Destek kavramının kapsamına ileri doğması kuvvetle muhtemel desteklerde girer. Örneğin ölüm trafik kazası sonucu hayatını kaybeden bir çocuk ise bu çocuğun ileri ki zamanlarda ailesine destek olacağı kuvvetle muhtemel bir varsayımdır. Bu nedenle ileri ki zamanlarda ölenden destek görme ihtimali olan kişiler ölüme neden olan kişi veya kurumlardan destekten yoksun kalma tazminatı talep edebilirler. Bu tazminat hesabında da çocuğun yetenek ve nitelikleri ile yaşı önem kazanır. Ancak burada farazi bir destek hali söz konusu olduğu için çocuğun özelliklerinin yanı sıra ana ve babanın özellikleri de dikkate alınır.
Destekten yoksun kalma tazminatında desteklenen şahıslar bu desteği ispat etmeden tazminata hak kazanamazlar. Ancak bazı şahıslar bakımından desteğin ispatlanmasına gerek yoktur. Yerleşik mahkeme kararlarında anne ve baba, çocuklar, kardeşler, karı-koca, nişanlılar, nikâhsız birlikte yaşayanlar ve ölünceye kadar bakma borçlusu olanlar bakımından destek hali karine olarak kabul edilmiştir.
Destek yoksun kalma tazminatının ödenmesinde aynen tanzim mümkün olmadığı için bu tazminat irat şeklinde veya sermaye olarak ödenir. Ödemenin ne şekilde yapılacağına bulunulan halin durumuna göre hâkim karar verir. İrat şeklinde ödeme kaba deyimle taksitle ödeme olarak açıklanabilir. Bu ödeme şeklinde kazaya neden olan kişi veya kurum hâkim tarafından takdir edilen tazminatı belirli dönemlerde ve belirlenen rakamlarla ödemek zorundadır. Sermaye şeklinde ödeme ise bütün tazminat rakamının bir defada yoksun kalanlara ödenmesi olarak açıklanabilir.

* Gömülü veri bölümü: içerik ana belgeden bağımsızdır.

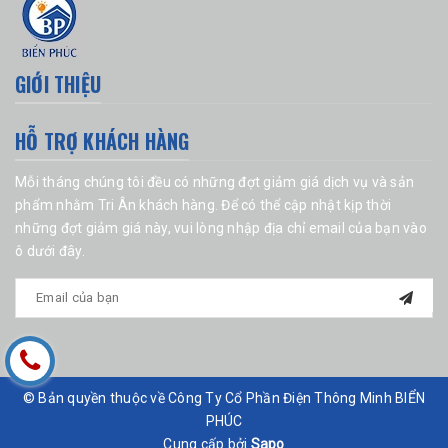
GIỚI THIỆU
HỖ TRỢ KHÁCH HÀNG
Mỗi tháng chúng tôi đều có những đợt giảm giá dịch vụ và sản
phẩm nhằm Tri Ân khách hàng. Để có thể cập nhật kịp thời
những đợt giảm giá này, vui lòng nhập địa chỉ email của bạn vào
ô dưới đây.
© Bản quyền thuộc về Công Ty Cổ Phần Điện Thông Minh BIỂN
PHÚC
Cung cấp bởi
Sapo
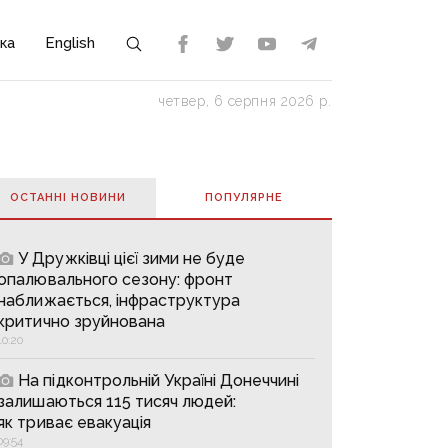
ка
English
четвер, 6 серпня 2026 р.
ОСТАННІ НОВИНИ
ПОПУЛЯРНE
У Дружківці цієї зими не буде
опалювального сезону: фронт
наближається, інфраструктура
критично зруйнована
10:20
На підконтрольній Україні Донеччині
залишаються 115 тисяч людей:
як триває евакуація
09:54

Av. Halil İbrahim ÇELİK – Av. Tuğsan YILMAZ
iyi günler avukat bey. kardeşler destekten yoksun kalma tazminatı talep ederken yargıtay’ın, ölenin destek olduğunun ispatlanmasına gerek duymadığını, kardeşler arasında destekliğin karine olarak kabul edildiğinden bahsetmişsiniz. rica etsem söz konusu kararlardan birini paylaşabilir misiniz?